The paper pulp recovered from the process should be dried before disposal. Keep in mind that bleach emits a strong scent, so this process should be done in an open space with much ventilation.

7. Pulping with Baking Soda 

Another way to dispose of old checkbooks is to submerge them into a solution of baking soda and water.

Baking soda causes the paper to breakdown. The ink, over days of submersion, leaks out of the paper and settles into the water.

This solution is less corrosive than bleach and may take up to a week to show results.

The results depend on the concentration of baking soda present in the water: a higher amount of baking soda will result in faster disintegration of the paper.

This process is also environmentally friendly. The finished product can be used for composting or used to make papier mâché decorations. 

8. Washing the Checkbooks

The force of the washing machine’s spinning along with the submersion of the documents in water causes the paper to tear apart into fragments.

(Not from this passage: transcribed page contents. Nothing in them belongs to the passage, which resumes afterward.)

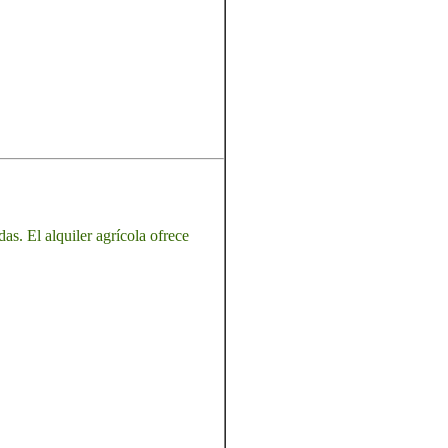
as. El alquiler agrícola ofrece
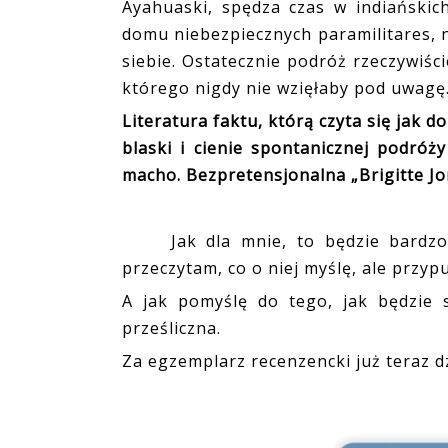
Ayahuaski, spędza czas w indiańskic
domu niebezpiecznych paramilitares, n
siebie. Ostatecznie podróż rzeczywiści
którego nigdy nie wzięłaby pod uwagę
Literatura faktu, którą czyta się jak 
blaski i cienie spontanicznej podróży
macho. Bezpretensjonalna „Brigitte J
Jak dla mnie, to będzie bardzo 
przeczytam, co o niej myślę, ale przyp
A jak pomyślę do tego, jak będzie s
prześliczna.
Za egzemplarz recenzencki już teraz 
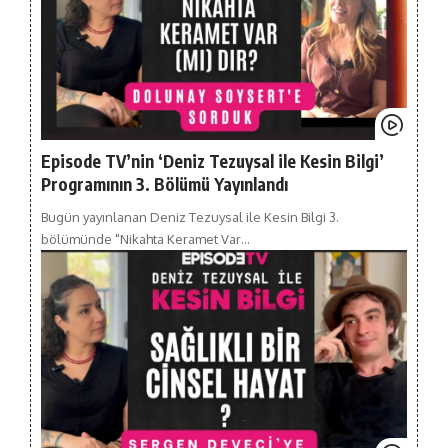
Episode TV’nin ‘Deniz Tezuysal ile Kesin Bilgi’
Programının 3. Bölümü Yayınlandı
Bugün yayınlanan Deniz Tezuysal ile Kesin Bilgi 3.
bölümünde "Nikahta Keramet Var…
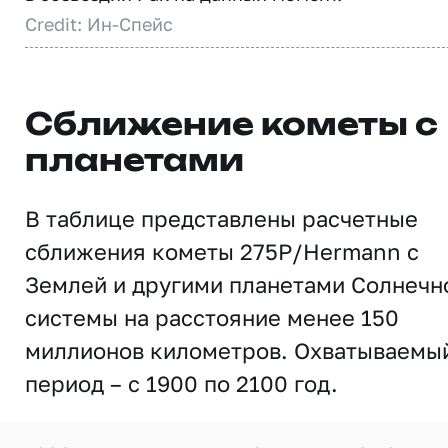
Credit: Ин-Спейс
Сближение кометы с
планетами
В таблице представлены расчетные
сближения кометы 275P/Hermann с
Землей и другими планетами Солнечн
системы на расстояние менее 150
миллионов километров. Охватываемы
период – с 1900 по 2100 год.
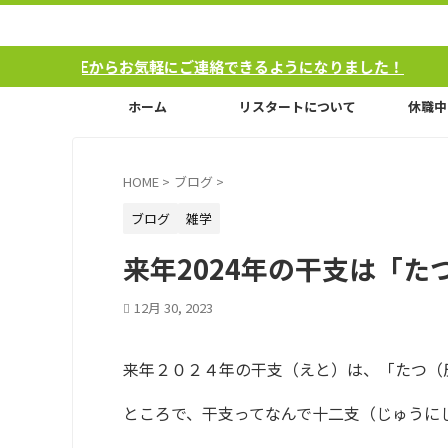
Eからお気軽にご連絡できるようになりました！
ホーム
リスタートについて
休職中
HOME
>
ブログ
>
ブログ
雑学
来年2024年の干支は「た
12月 30, 2023
来年２０２４年の干支（えと）は、「たつ（
ところで、干支ってなんで十二支（じゅうに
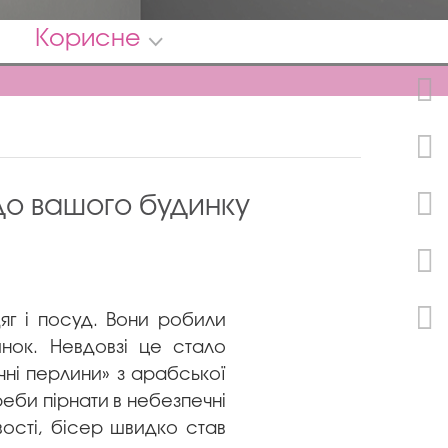
Корисне
до вашого будинку
яг і посуд. Вони робили
нок. Невдовзі це стало
чні перлини» з арабської
реби пірнати в небезпечні
вості, бісер швидко став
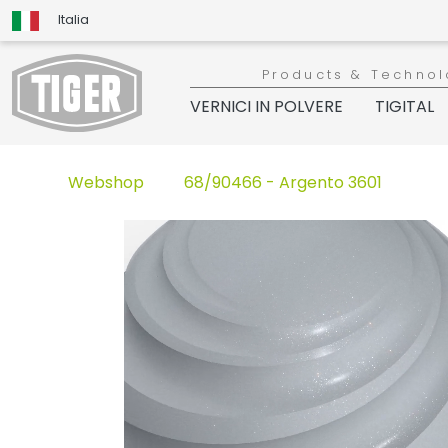
Italia
Products & Technol
VERNICI IN POLVERE
TIGITAL
Webshop
68/90466 - Argento 3601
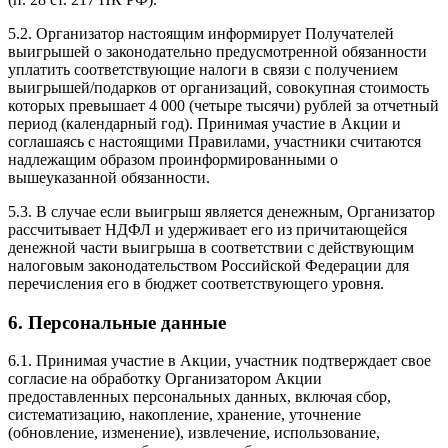
5.2. Организатор настоящим информирует Получателей
выигрышей о законодательно предусмотренной обязанности
уплатить соответствующие налоги в связи с получением
выигрышей/подарков от организаций, совокупная стоимость
которых превышает 4 000 (четыре тысячи) рублей за отчетный
период (календарный год). Принимая участие в Акции и
соглашаясь с настоящими Правилами, участники считаются
надлежащим образом проинформированными о
вышеуказанной обязанности.
5.3. В случае если выигрыш является денежным, Организатор
рассчитывает НДФЛ и удерживает его из причитающейся
денежной части выигрыша в соответствии с действующим
налоговым законодательством Российской Федерации для
перечисления его в бюджет соответствующего уровня.
6. Персональные данные
6.1. Принимая участие в Акции, участник подтверждает свое
согласие на обработку Организатором Акции
предоставленных персональных данных, включая сбор,
систематизацию, накопление, хранение, уточнение
(обновление, изменение), извлечение, использование,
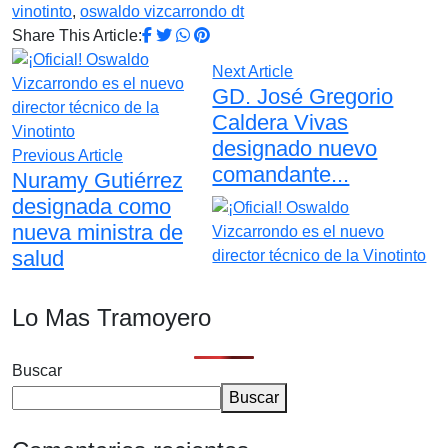
vinotinto
,
oswaldo vizcarrondo dt
Share This Article:
Next Article
GD. José Gregorio
Caldera Vivas
designado nuevo
Previous Article
comandante...
Nuramy Gutiérrez
designada como
nueva ministra de
salud
Lo Mas Tramoyero
Buscar
Buscar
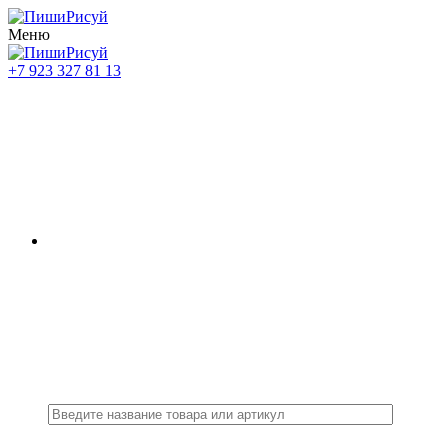
Меню
+7 923 327 81 13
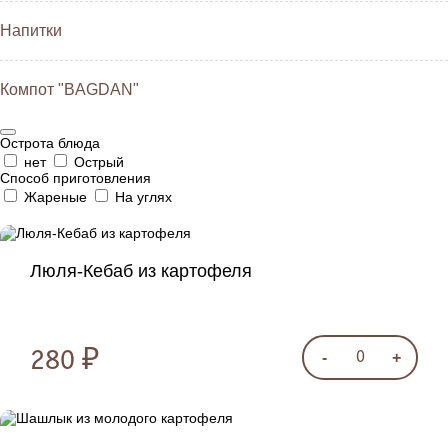
Напитки
Компот "BAGDAN"
Острота блюда
нет
Острый
Способ приготовления
Жареные
На углях
Люля-Кебаб из картофеля
280 ₽
-
+
0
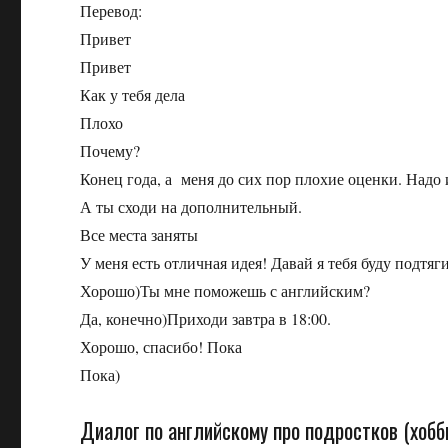
Перевод:
Привет
Привет
Как у тебя дела
Плохо
Почему?
Конец года, а меня до сих пор плохие оценки. Надо 
А ты сходи на дополнительный.
Все места заняты
У меня есть отличная идея! Давай я тебя буду подтяг
Хорошо)Ты мне поможешь с английским?
Да, конечно)Приходи завтра в 18:00.
Хорошо, спасибо! Пока
Пока)
Диалог по английскому про подростков (хобб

Checkbooks can be destroyed by employing this method. In a sturdy canvas bag, fit as many checkbooks as needed.

Then turn the washing machine on, add the detergent, and put the canvas bag inside. 

After a few minutes of swishing around, the paper will start to come undone.

It will take a few cycles before the paper starts to disintegrate and splits into tiny pieces. After a few spinning cycles, take the bag out and dry the paper before throwing it into the trash or composting it.

This method can be a bit messy but is highly secure and relatively safe to implement. 

Thus, many thousands of checkbooks have become obsolete and have been abandoned in the last decade, their owners none too concerned with them.

They have been littered in apartments, abandoned in rubbish bags, and thrown into garbage chutes, all because they have been overtaken by plastic cards that are more manageable and easier to handle. 

Why is the Disposing of Checkbooks Important?

A checkbook is a bundle of check leaves that is provided by the bank to its customers.

A check leaf is inscribed with the customer’s name, account number, and routing number.

Every check is marked with a number, so every sheaf that is torn can be recognized. 

Filled checks that rebound or are canceled contain even more information, such as signatures, names, social security numbers, etc.

In the wrong hands, this information can be very damaging to the owner. 

Anyone can create a false identity and get loans and credit in the checkbook owner’s name.

This scamming can be so dangerous that false identification documents can be generated based on the discarded checkbook information.

This can compromise the checkbook owner’s identity because the scammer can impersonate the checkbook holder and exploit their financial resources. 

Therefore, the information on the checks can be used in any way possible. Every bank that issues checkbooks recommends disposing of the old checkbooks as soon as there is no need for them anymore.

It is also better to dispose of the checkbook safely rather than throwing it into the trash without any thought or leaving it somewhere it could be discovered by a stranger and end up causing unnecessary havoc for the checkbook holder. 


Many people carelessly discard their old checkbooks without thinking about the repercussions of leaving documents with their private information in a garbage pile.

Scammers can recover this information from carelessly strewn documents, create false identities for themselves, and impersonate the checkbook holder.

This impersonation can result in horrifying consequences for the checkbook owner. 

The impersonator can get loans, credit cards, and other financial services by using their false identity rendering the owner liable for every charge. 

Thus, it is essential to dispose of checkbooks safely and securely because the consequences otherwise could be very adverse.

Most banks shred the old checkbooks of their clients without complaint. If this is not possible, then there are many other ways to dispose of old checkbooks safely.

After all, a little precaution lasts a lifetime.